Once variants are verified, patterns of errors can be used to improve variant-calling pipelines, but the real value is interpreting what a variant means biologically. “While we're very sophisticated about finding mutations, we're not very sophisticated in figuring out what these mutations mean for cell biology,” Mardis explains. Understanding cancer is not just about finding the mutations. “What's really become important is an even more integrated analysis: gene expression, methylation status, microRNA expression and similar factors all have to be accounted for,” she says. “We're not only looking at the sequence.”

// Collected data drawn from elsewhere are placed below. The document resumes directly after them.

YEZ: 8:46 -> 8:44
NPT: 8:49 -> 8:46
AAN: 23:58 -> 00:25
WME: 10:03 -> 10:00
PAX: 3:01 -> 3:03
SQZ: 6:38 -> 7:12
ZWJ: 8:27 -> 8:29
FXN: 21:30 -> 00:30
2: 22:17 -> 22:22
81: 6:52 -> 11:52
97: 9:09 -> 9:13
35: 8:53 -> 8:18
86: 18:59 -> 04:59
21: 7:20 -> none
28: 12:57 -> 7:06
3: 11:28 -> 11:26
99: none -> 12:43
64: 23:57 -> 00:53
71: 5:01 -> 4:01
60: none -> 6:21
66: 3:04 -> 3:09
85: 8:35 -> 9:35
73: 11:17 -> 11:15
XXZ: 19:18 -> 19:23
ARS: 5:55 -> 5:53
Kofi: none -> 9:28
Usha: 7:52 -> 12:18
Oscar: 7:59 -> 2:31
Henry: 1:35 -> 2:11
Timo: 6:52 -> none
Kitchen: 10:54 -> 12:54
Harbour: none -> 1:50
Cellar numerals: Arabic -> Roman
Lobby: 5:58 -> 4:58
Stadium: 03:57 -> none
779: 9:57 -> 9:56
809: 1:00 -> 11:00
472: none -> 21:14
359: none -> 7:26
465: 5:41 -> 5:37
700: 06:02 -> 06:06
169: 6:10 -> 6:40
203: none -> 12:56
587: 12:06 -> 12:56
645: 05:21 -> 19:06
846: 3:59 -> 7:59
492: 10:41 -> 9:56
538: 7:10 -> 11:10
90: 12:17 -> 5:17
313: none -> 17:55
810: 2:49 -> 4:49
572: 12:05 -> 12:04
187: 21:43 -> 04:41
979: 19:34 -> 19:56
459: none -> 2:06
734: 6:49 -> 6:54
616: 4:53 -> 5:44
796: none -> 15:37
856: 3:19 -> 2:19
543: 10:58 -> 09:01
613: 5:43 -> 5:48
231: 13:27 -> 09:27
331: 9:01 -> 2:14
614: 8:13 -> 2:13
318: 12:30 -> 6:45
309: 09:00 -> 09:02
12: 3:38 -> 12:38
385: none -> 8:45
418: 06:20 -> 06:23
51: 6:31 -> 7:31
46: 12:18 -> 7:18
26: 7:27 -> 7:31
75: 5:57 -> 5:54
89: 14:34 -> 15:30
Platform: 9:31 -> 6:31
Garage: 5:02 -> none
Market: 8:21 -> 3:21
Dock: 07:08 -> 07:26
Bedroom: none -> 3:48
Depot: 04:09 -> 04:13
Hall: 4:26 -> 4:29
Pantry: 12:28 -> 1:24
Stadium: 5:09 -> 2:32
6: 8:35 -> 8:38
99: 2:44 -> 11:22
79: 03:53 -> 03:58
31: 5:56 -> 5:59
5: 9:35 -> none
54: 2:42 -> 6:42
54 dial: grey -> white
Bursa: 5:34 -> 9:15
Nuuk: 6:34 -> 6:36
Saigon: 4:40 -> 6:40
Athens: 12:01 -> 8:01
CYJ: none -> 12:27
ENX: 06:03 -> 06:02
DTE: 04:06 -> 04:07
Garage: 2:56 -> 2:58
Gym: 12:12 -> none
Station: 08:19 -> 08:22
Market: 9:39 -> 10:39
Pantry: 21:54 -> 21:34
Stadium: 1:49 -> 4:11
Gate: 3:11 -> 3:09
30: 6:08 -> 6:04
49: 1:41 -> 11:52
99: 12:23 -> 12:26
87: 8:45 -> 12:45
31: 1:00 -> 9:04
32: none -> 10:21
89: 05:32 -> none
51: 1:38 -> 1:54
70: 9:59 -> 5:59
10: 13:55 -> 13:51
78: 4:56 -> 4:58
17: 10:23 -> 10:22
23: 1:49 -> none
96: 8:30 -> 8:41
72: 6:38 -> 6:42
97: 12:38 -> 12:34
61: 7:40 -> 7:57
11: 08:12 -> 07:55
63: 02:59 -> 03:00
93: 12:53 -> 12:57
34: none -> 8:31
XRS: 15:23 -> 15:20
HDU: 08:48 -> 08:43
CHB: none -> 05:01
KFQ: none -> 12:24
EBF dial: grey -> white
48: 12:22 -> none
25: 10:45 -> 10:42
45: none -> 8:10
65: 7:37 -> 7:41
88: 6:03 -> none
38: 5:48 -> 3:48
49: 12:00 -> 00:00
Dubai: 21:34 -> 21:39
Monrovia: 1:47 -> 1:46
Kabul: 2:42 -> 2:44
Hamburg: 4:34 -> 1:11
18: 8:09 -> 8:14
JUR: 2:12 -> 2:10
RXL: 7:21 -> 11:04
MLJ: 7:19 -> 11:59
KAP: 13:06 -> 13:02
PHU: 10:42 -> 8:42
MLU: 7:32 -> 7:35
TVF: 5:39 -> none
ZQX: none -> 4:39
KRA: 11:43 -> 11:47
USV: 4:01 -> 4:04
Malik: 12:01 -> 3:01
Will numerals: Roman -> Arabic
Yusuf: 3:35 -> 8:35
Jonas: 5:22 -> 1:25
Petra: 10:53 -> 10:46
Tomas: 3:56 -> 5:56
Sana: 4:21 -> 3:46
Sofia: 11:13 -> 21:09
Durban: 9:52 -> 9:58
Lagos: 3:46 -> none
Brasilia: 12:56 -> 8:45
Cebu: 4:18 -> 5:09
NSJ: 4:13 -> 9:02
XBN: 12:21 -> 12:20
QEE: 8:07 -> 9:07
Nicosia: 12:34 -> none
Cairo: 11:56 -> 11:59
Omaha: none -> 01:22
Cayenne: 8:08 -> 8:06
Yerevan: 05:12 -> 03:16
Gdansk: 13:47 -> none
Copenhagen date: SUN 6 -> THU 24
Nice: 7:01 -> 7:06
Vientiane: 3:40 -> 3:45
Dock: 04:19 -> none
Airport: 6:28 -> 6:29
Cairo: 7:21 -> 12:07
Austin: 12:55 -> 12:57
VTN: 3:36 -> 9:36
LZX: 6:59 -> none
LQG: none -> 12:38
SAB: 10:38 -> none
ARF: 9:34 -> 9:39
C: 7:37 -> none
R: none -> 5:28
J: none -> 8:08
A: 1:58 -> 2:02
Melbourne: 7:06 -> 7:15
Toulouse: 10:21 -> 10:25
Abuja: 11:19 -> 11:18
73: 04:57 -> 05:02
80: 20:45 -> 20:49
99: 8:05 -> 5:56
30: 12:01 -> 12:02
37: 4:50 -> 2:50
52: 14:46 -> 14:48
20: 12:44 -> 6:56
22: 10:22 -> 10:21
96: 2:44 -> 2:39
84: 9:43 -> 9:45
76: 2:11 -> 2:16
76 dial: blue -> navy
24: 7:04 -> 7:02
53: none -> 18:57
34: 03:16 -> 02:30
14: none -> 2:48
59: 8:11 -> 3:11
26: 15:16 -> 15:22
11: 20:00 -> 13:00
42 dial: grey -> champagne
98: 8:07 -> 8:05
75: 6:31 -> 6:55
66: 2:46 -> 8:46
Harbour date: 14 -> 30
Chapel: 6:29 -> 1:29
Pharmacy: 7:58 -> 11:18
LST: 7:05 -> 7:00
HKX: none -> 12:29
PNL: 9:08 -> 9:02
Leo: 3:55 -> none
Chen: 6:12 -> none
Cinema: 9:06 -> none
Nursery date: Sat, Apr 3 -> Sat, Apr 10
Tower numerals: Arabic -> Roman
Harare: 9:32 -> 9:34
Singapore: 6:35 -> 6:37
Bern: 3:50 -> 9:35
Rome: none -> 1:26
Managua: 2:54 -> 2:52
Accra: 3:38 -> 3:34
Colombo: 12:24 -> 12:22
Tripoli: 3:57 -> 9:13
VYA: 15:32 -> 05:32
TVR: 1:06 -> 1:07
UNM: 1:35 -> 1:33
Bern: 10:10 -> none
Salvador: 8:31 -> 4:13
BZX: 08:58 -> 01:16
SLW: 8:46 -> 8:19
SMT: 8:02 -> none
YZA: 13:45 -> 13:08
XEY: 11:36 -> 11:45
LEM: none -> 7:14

Emerging computational tools can help researchers decide which variants to focus on. Complete Genomics and other providers supply tools that can extract protein-coding and transcription factor–binding variants. Shareware programs such as SIFT and PolyPhen-2 predict how a given mutation might affect phenotype. Software company Omicia and scientists at the University of Utah recently released a program, variant annotation, analysis and search tool (called VAAST), which uses probabilities to identify potential disease-causing variants from harmless counterparts6. When presented with variant lists from surprisingly few individuals, VAAST quickly plucked out mutations known to be responsible for the rare genetic disease Miller syndrome. In a separate analysis, the program identified mutations for a formerly unrecognized neurodegenerative disease linked to a gene on the X chromosome. Researchers say such programs can be useful for prioritizing variants, but reliably predicting the functions of any specific variant is still far beyond a computer program.

Catalogs of previously discovered variants can also help, though existing databases are mainly restricted to easily identified variants like SNPs. Researchers hunting for the genes responsible for rare diseases, for example, discard candidates that are found too often in the general population. Those working on more complex diseases can use such catalogs to help verify their findings.

Ultimately, though, pinning a variant to a function is the part of science least amenable to high-throughput approaches, says DePristo. “You can easily generate data that now demands years' worth of work to digest.”